我开始思考,从医的目的是什么,医学如此发展,却还有那么多无法攻克的难题,如何能挽救生命于将逝,挽救大厦于将倾呢?我把这种苦闷倾诉给了妻子,一位优秀的急诊科医生,妻子说:“每个人都有他自己的命,我们能做的就是好好活着,保证自己身体健康,去为患者服务。能治好的病尽力治愈,不能治好的病尽力延长生命,使其活的有尊严有质量,这就是我们当医生的意义!”

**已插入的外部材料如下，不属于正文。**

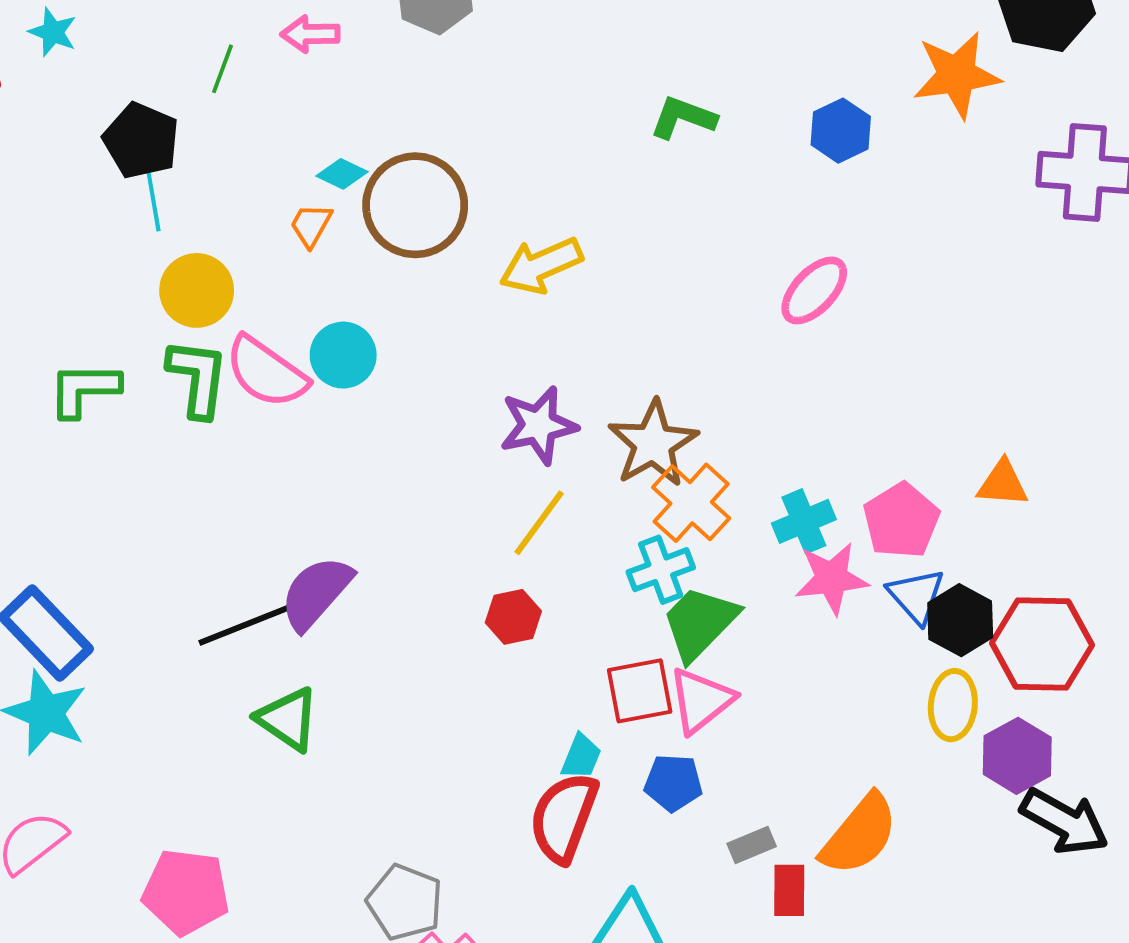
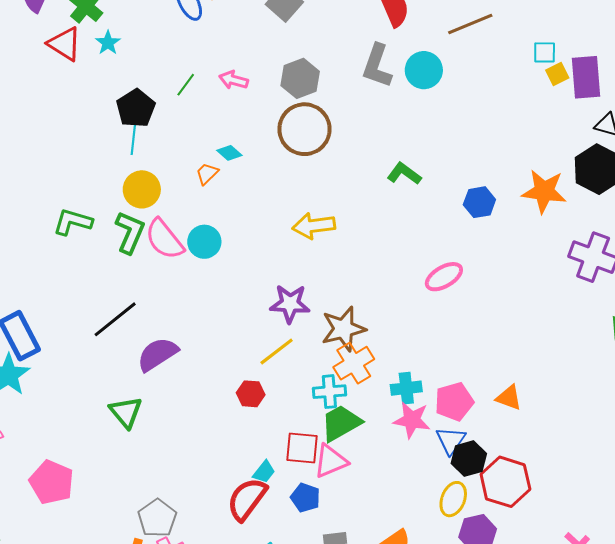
brown circle: (415, 205) -> (304, 129), moved
black line: (246, 625) -> (115, 319), moved, turned -33

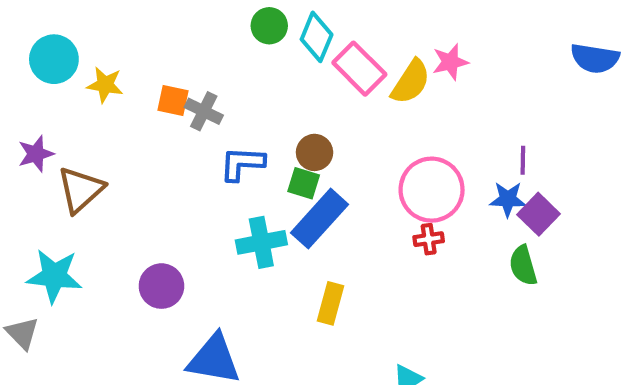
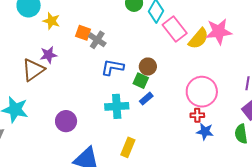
pink star: (450, 62) -> (219, 31), size x1.5
purple star: (36, 154) -> (49, 55), moved
blue star: (508, 199) -> (205, 132), moved
blue rectangle: (320, 219) -> (146, 99), size x0.5
yellow rectangle: (330, 303) -> (128, 147), moved

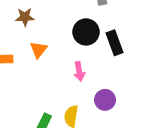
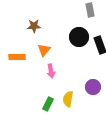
pink arrow: (79, 71) -> (51, 71), moved

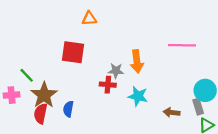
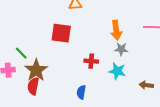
orange arrow: (137, 61) -> (116, 30), moved
gray star: (116, 71) -> (121, 49), moved
blue semicircle: (68, 109) -> (81, 92), moved

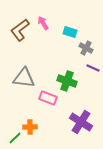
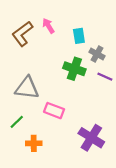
cyan rectangle: (70, 32) -> (79, 36), turned 64
green cross: (67, 81) -> (74, 69), moved
green line: (15, 138) -> (17, 122), moved

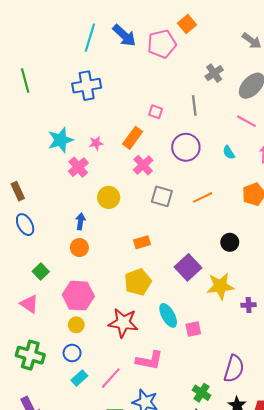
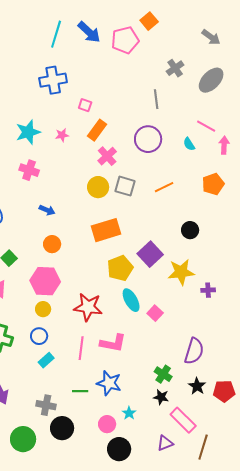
pink square: (156, 112) -> (85, 105), moved
pink line: (246, 121) -> (206, 126), moved
pink cross: (78, 167) -> (29, 170), moved, turned -30
yellow circle: (109, 197) -> (98, 187), moved
blue arrow: (80, 221) -> (47, 210), turned 105
orange rectangle: (142, 242) -> (106, 230), size x1.8
orange circle: (79, 248) -> (52, 244), moved
yellow pentagon: (138, 282) -> (120, 268), moved
pink square: (193, 329) -> (155, 313), turned -35
pink line: (111, 378) -> (81, 348), moved, turned -35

然后她给我写了她去年平安夜的一次夜班的经历,用于完善我的原创小说(急诊室的故事),结局有些许伤感,但却真实。我转载如下:
“圣诞节期间,急诊的患者格外多,醉酒的、外伤的、吃坏肚子的,真是应有尽有!平安夜,刚忙过了午夜12点,我正在写之前的抢救记录,急诊室内就响起了急促的电话铃声。是护士站分诊台的电话,我拿起电话说“Hello!”,只听护士高喊一声“抢救”!我放下电话,嗖地跑出诊室,来到红区抢救室,然而屋内空无一人!什么情况?难道是幻听,是护士mm开玩笑还是什么......也罢,没有抢救是好事,我退回到走廊,往急诊大门口看了一眼,我就紧张了起来。
几个人推着一个抢救平车飞快的从大门外,穿过急诊大走廊向抢救室疾驰而来,身高近1.9米的护士大超dd跪在抢救车上进行着胸外按压,我转身跟着跑进了抢救室。这是一个车祸的患者,外科医生也很快来到抢救室,我们极速完成了气管插管,心电血压监护,静脉通道建立。在心肺复苏术进入正轨后,我就返回了诊室,继续看诊我的内科患者(大约十来分钟时间,诊室就排起了长队)。那边抢救结束后,护士大超来到我的诊室说,那个车祸患者送ICU了。我问他,“你刚才打错电话了,应该是打给外科的吧?”他说:“我打电话想说别的事,可刚接通就看到门外来了,医生匆匆下车,我就知道是有危重患者了,所以我高喊抢救,而你刚听完这两个字,速度太快就跑到红区了!”原来是误会一场。
将近凌晨1点,诊室里又剩下我一个人了,难得诊室这么安静。铃铃铃......分诊台又打来电话,还是大超熟悉的声音,还是俩个字“抢救!”而后又补充了一句:“内科抢救”!刚刚被送来抢救室的这个患者为男性、32岁、外地人,因为饮酒后呼吸心跳骤停而由急救车送来我院,既往身体情况无人知晓。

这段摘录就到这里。